Four layers hold this together. The query/SQL layer is stateless — it plans queries and routes each piece to the right split. The splits are the range-partitioned shards, each a Paxos group with a leader that does the actual work. The placement driver watches for hot or oversized ranges and continuously splits them, rebalances replicas, and moves leaders closer to load. And the TrueTime service feeds bounded-uncertainty timestamps to every leader so commits land in a provably correct global order.

TrueTime: the idea that makes it work

Here's the deep problem. To impose a global order on commits, every commit needs a timestamp. But clocks on different machines disagree — not by much, but enough. If you just read local wall-clock time, two transactions can get timestamps that contradict their real-time order, breaking consistency in a way that's nearly impossible to debug.

Spanner's insight is to expose clock uncertainty as a first-class value. TrueTime.now() returns not a point but an interval [earliest, latest] guaranteed to contain the true time, with uncertainty ε kept tight by GPS receivers and atomic clocks in every datacenter — a few milliseconds in practice.

The trick is commit-wait: the leader assigns a commit timestamp t = TT.now().latest (the upper bound of the current uncertainty interval), replicates the commit via Paxos, then waits until TrueTime.now().earliest > t before releasing locks and acking the client. The wait duration is roughly 2ε. By the time any observer sees the commit, t is unambiguously in the past everywhere. The guarantee follows: if T1 commits before T2 begins in real time, t1 < t2 always — external consistency.

sequenceDiagram
    participant L as Leader
    participant TT as TrueTime
    L->>TT: now() → [earliest, latest]
    Note over L: commit ts = latest (upper bound)
    L->>L: replicate commit via Paxos
    loop commit-wait (~2ε)
        L->>TT: now() → [e', l']
        Note over L: wait until e' > commit_ts
    end
    L-->>L: release locks, ack client

The cost is real: every commit pays roughly 2ε of commit-wait latency. Google spends serious money on GPS/atomic-clock infrastructure to keep ε small (~1–7 ms, so the wait is ~2–14 ms). CockroachDB and YugabyteDB can't assume that hardware, so they use Hybrid Logical Clocks (HLC) — wall-clock combined with a logical counter. The consistency consequence: CockroachDB provides serializable isolation by default, not strict serializability / external consistency — meaning a "causal reverse" anomaly across causally-dependent transactions is theoretically possible (though rare in practice). It compensates via uncertainty restarts: if a read encounters a value whose timestamp falls within the uncertainty window, the transaction retries at a higher timestamp rather than risking a stale read. That trade — dedicated time infrastructure for external consistency vs. commodity clocks for serializability — is worth raising in any interview on this topic.

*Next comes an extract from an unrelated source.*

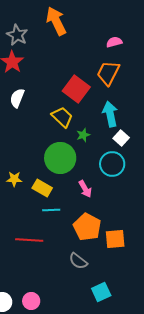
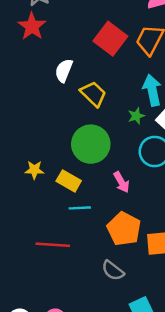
red square: (76, 89) -> (110, 39), moved
white semicircle: (17, 98) -> (64, 70), moved
green star: (83, 135) -> (136, 116), moved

Reads: MVCC snapshots, no locks

Multi-version concurrency control stores each row as timestamped versions. A read executes "as of" a timestamp and sees the latest version ≤ t. This gives you three things.

Read-only transactions take no locks and never block writers (and vice versa) — a huge win for read-heavy workloads. A snapshot read at a past timestamp is consistent and can be served by any replica that has caught up to t, including a nearby follower, so you can dodge a cross-region hop entirely. Strong reads go to the leader; stale/bounded-staleness reads trade a little freshness for local latency.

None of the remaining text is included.